Thankfully, SQL has a feature that helps us here: if it sees two single-quotes in a row ("''"), it knows that the quote should be a character of the text field, not part of the structure of the statement. This is called escaping the single-quote. So, if we replace all single-quotes in our untrusted input with two single-quotes, our SQL Injection exploit is fixed!

  stringUsername = Request.Form("username_input").Replace("'","''")
  stringPassword = Request.Form("password_input").Replace("'","''")

Now, in this instance, our SQL string is safe. However, this does not solve every possible injection possibility; numbers in SQL, for example, are not surrounded by single-quotes, so an exploit on numerical fields could get past this prevention method. But as long as you remember to never trust user-supplied data, you can figure out a method to keep your SQL free from exploits. (In the case of numericals, for example, do not allow any characters in the variable.)

More Advanced SQL Injection

There are many, many more techniques for advanced SQL Injection. For instance, many programmers often forget about "hidden" input tags; these are pre-set values on forms that the user can't even see. Many programmers will think these values are safe; however, data does not have to be passed through the form that you made. A hacker can make his own version of the form where he can adjust the data in the "hidden" field and send it back to you; your program has no way of telling if the form sending it data was yours or someone else's. Thus, treat values from "hidden" input the same as you do all other user-supplied data: don't trust it.

As far as database manipulation goes, the hacker has many more tricks available to him.
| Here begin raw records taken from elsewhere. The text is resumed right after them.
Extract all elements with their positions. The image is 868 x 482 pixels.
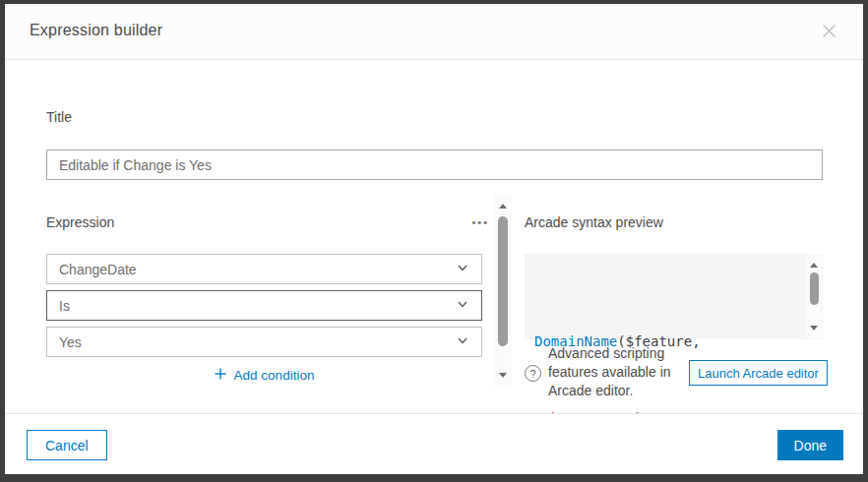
- operator-dropdown[interactable]: Is: [46, 290, 482, 321]
- chevron-down-icon: [456, 261, 469, 277]
- close-icon: [822, 24, 837, 41]
- ellipsis-icon: •••: [471, 216, 489, 228]
- dialog-footer: Cancel Done: [5, 413, 863, 474]
- expression-builder-dialog: Expression builder Title Expression ••• …: [5, 4, 863, 474]
- operator-dropdown-value: Is: [59, 298, 70, 314]
- field-dropdown-value: ChangeDate: [59, 262, 137, 277]
- expression-options-button[interactable]: •••: [454, 211, 489, 234]
- dialog-title: Expression builder: [30, 22, 162, 39]
- dialog-header: Expression builder: [5, 4, 863, 60]
- arcade-preview-label: Arcade syntax preview: [525, 214, 663, 230]
- plus-icon: [215, 368, 226, 383]
- field-dropdown[interactable]: ChangeDate: [46, 254, 482, 284]
- done-button[interactable]: Done: [777, 430, 843, 460]
- chevron-down-icon: [456, 297, 469, 314]
- scroll-down-icon[interactable]: [810, 326, 818, 331]
- add-condition-label: Add condition: [234, 368, 315, 383]
- title-label: Title: [46, 109, 72, 125]
- code-scrollbar[interactable]: [806, 255, 822, 338]
- scrollbar-thumb[interactable]: [498, 216, 508, 346]
- chevron-down-icon: [456, 333, 469, 350]
- launch-arcade-editor-button[interactable]: Launch Arcade editor: [689, 360, 828, 386]
- value-dropdown-value: Yes: [59, 334, 82, 350]
- help-icon[interactable]: ?: [525, 365, 541, 382]
- panel-scrollbar[interactable]: [494, 195, 512, 388]
- title-input[interactable]: [46, 150, 823, 180]
- advanced-scripting-hint: Advanced scripting features available in…: [548, 344, 698, 400]
- arcade-code-block: DomainName($feature, "ChangeDate") == "Y…: [525, 254, 823, 339]
- scrollbar-thumb[interactable]: [810, 272, 819, 305]
- scroll-down-icon[interactable]: [499, 373, 507, 378]
- scroll-up-icon[interactable]: [499, 204, 507, 209]
- value-dropdown[interactable]: Yes: [46, 327, 482, 357]
- close-button[interactable]: [818, 22, 839, 43]
- scroll-up-icon[interactable]: [810, 263, 818, 268]
- question-mark-glyph: ?: [529, 368, 535, 380]
- cancel-button[interactable]: Cancel: [27, 430, 107, 460]
- expression-label: Expression: [46, 214, 114, 230]
- add-condition-button[interactable]: Add condition: [46, 364, 482, 386]
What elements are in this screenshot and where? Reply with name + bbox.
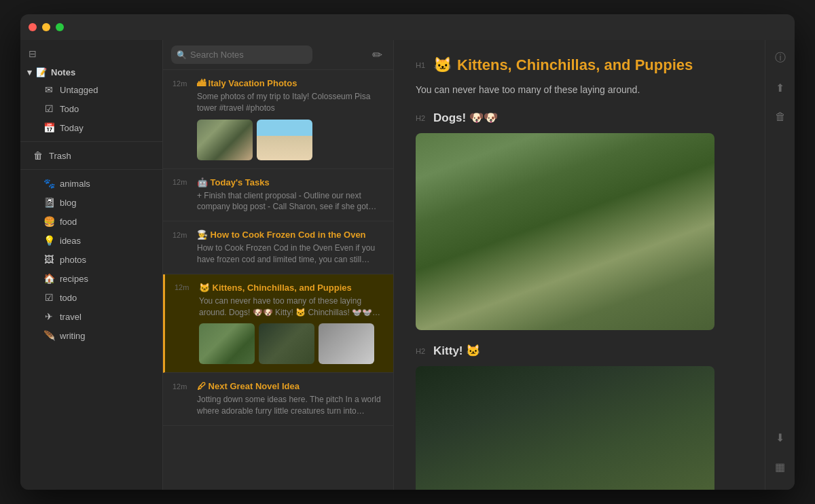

The semicolon in SQL seperates two statements, so if a malicious user sent a password of "';DROP TABLE Users;--" to the above form, the resulting string would be "SELECT * FROM Users WHERE Username='' AND Password='';DROP TABLE USERS--'". The first command would execute and return nothing, but the second command would execute as well, deleting our entire Users table!

Another more advanced trick is the use of "UNION SELECT". This allows a coder to combine different SELECT statements, possibly from different tables, into the same recordset. One use a hacker may have for this is on an online shopping site; if he can UNION SELECT credit card information into the list of available products, he can steal hundreds of identities of people who have shopped at this site.

Conclusion

No matter how advanced the attacker who uses SQL Injection may be, he can be easily defeated by any web programmer who remembers to never trust user-supplied data. However, until the masses of new web programmers learn that critical rule, easy opportunities for SQL Injection will leave hundreds of websites vulnerable and thousands of people's secure information at risk.